Saturday, September 17, 2011

VMWare: how to lose a customer in one easy lesson

A while ago, when I was developing a lot of courseware, I got hooked on virtualisation. Virtual Machines are a great way to create a repeatable course environment, and if your course is Linux-based you can distribute the course images freely. I started off using VMWare; their Windows workstation was inexpensive, and their player was free.

I stuck with VMWare for years, and used it for more and more applications.
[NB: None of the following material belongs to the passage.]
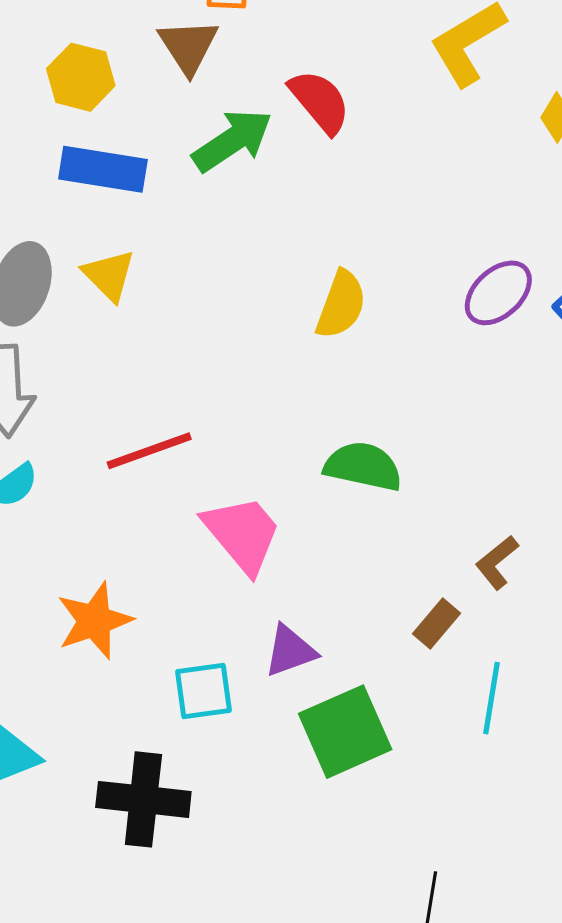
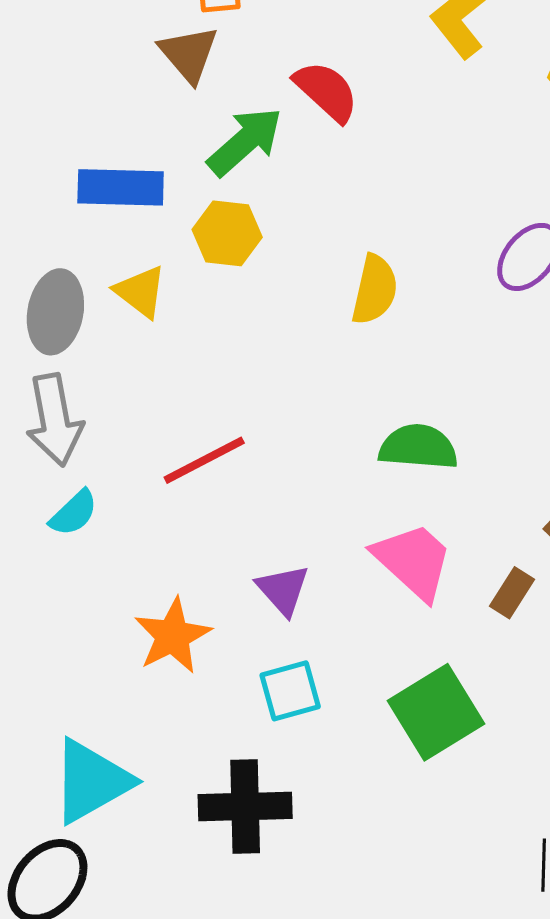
yellow hexagon: (81, 77) -> (227, 233), moved
pink trapezoid: (242, 534) -> (413, 561), moved
purple triangle: (290, 651) -> (283, 590), moved, turned -44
In the good old days, when Dell were after market share rather than margin, I picked up a couple of servers for about £250 each - dual-core machines with 4Gb of ram and decent hard drives. I ran Ubuntu on them, and used VMWare Server to host several virtual machines.

All worked fine until VMWare announced that  Server had reached end-of-life, and their remote desktop stopped working with current browsers. I found myself with a set of unusable VMs which represented many weeks of development and configuration.

At the time I was working on a contract a few desks away from Stuart Ervine, and he suggested I try VirtualBox. It's proved to be a more-than-adequate replacement for VMWare, who won't be getting business from me or the clients I advise in future. Of course VMWare were within their rights to end-of-life a free product, but they caused me enough grief to destroy six years of brand loyalty at a stroke.

Leiningen and Eclipse

I'm now fairly comfortable with leiningen, though I still feel a frisson of anxiety whenever I run it. I know that Maven is lurking there somewhere, and my experiences with Maven have not been happy.

I'm also a bit leery of letting lein download and install arbitrary software from external sources. I'll need to set up a local repository, which will mean a closer brush with Maven that I've had before.

It's annoying, but seems unavoidable. Clojure libraries and tutorials generally assume that you're using leiningen.

At least the lein/Eclipse combo makes it simple to create and populate an Eclipse Clojure project.

Here's what you do:

  1. In the directory in which  you want to create your project, run lein new
  2. cd to the newly-created directory
  3. open project.clj in your text editor of choice
  4. add :dev-dependencies [[lein-eclipse "1.0.0"]]
  5. save the file
  6. run lein deps
  7. run lein eclipse
  8. import your newly-created project into eclipse
At the end of stage 4, your project.clj file should look like this
(defproject hadoop-spike "1.0.0-SNAPSHOT"
  :description "FIXME: write description"
  :dependencies [[org.clojure/clojure "1.2.1"]]
  :dev-dependencies [[lein-eclipse "1.0.0"]])

WabbitMQ runs too

Off to a good start this morning;I set up a Clojure spike using WabbitMQ and got a simple test running in a few minutes. Now I can link up my Python and Clojure components. Eeeeeeeexcelent.

Thursday, September 15, 2011

Run, RabbitMQ, run Rabbit, run, run, run

I'm about to do some more work on Sknoman (a personal knowledge management application) and need to link together several disparate subsystems. Some are written in Python, but I'm developing one in clojure.

Nat Pryce speaks highly of RabbitMQ, so I decided to give it a try.

For reasons too boring to explain, I'm developing on a Ubuntu Lucid virtual machine. Lucid is almost as old as I am, so the packaged version of RabbitMQ is seriously out-of-date.

Once I'd installed an up-to-date version from the RabbitMQ Debian repo, I had the RabbitMQ Python send/receive example running in about five minutes. While that's hardly an exhaustive test, it's very reassuring.

I'll be trying a Clojure client next, but I'm hoping this is going to be painless.